> _EXERCISE REQUIREMENTS_: Every line from the line containing "support@ijetech.com" to the end of the data must appear in the answer exactly as it appears there, and nothing else.
= Beginning of Section =
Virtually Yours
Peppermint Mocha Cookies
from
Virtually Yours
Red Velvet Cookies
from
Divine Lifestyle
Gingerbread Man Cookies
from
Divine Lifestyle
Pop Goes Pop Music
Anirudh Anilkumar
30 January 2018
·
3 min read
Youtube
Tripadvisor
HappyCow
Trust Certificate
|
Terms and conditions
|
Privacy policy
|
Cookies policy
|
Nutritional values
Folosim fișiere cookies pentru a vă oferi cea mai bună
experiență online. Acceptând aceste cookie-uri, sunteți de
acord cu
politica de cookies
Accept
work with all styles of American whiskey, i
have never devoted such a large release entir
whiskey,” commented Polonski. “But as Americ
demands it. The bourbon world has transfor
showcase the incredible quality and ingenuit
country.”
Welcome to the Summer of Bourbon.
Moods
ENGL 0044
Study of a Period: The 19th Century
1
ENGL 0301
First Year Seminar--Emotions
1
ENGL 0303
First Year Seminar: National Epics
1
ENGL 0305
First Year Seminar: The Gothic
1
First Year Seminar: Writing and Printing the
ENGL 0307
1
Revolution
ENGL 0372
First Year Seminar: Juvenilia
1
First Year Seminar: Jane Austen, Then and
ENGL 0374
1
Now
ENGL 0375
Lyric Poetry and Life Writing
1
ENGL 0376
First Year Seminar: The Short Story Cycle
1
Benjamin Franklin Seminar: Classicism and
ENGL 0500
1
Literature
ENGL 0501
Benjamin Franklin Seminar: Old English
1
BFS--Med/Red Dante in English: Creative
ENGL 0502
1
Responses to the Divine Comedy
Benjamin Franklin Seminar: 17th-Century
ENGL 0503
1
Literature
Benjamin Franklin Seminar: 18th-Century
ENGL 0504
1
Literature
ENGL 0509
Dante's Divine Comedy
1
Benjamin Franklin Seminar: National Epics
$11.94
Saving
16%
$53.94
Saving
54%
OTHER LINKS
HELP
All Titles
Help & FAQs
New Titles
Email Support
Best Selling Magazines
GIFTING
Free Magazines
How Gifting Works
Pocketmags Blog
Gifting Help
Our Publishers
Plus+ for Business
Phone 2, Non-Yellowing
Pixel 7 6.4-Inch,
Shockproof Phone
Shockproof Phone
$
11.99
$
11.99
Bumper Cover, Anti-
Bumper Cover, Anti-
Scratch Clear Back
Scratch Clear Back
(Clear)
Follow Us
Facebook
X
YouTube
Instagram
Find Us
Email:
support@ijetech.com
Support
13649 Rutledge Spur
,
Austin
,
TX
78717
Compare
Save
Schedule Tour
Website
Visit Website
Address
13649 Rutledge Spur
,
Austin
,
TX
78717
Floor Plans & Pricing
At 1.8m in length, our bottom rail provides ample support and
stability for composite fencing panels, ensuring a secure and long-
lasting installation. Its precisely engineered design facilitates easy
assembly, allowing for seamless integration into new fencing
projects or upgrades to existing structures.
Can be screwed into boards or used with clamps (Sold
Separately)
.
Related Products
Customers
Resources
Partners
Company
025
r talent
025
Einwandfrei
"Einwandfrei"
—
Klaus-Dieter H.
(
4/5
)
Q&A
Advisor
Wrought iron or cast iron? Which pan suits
= End of Section =
> _ANSWER TO THE PROBLEM_:
support@ijetech.com
Support
13649 Rutledge Spur
,
Austin
,
TX
78717
Compare
Save
Schedule Tour
Website
Visit Website
Address
13649 Rutledge Spur
,
Austin
,
TX
78717
Floor Plans & Pricing
At 1.8m in length, our bottom rail provides ample support and
stability for composite fencing panels, ensuring a secure and long-
lasting installation. Its precisely engineered design facilitates easy
assembly, allowing for seamless integration into new fencing
projects or upgrades to existing structures.
Can be screwed into boards or used with clamps (Sold
Separately)
.
Related Products
Customers
Resources
Partners
Company
025
r talent
025
Einwandfrei
"Einwandfrei"
—
Klaus-Dieter H.
(
4/5
)
Q&A
Advisor
Wrought iron or cast iron? Which pan suits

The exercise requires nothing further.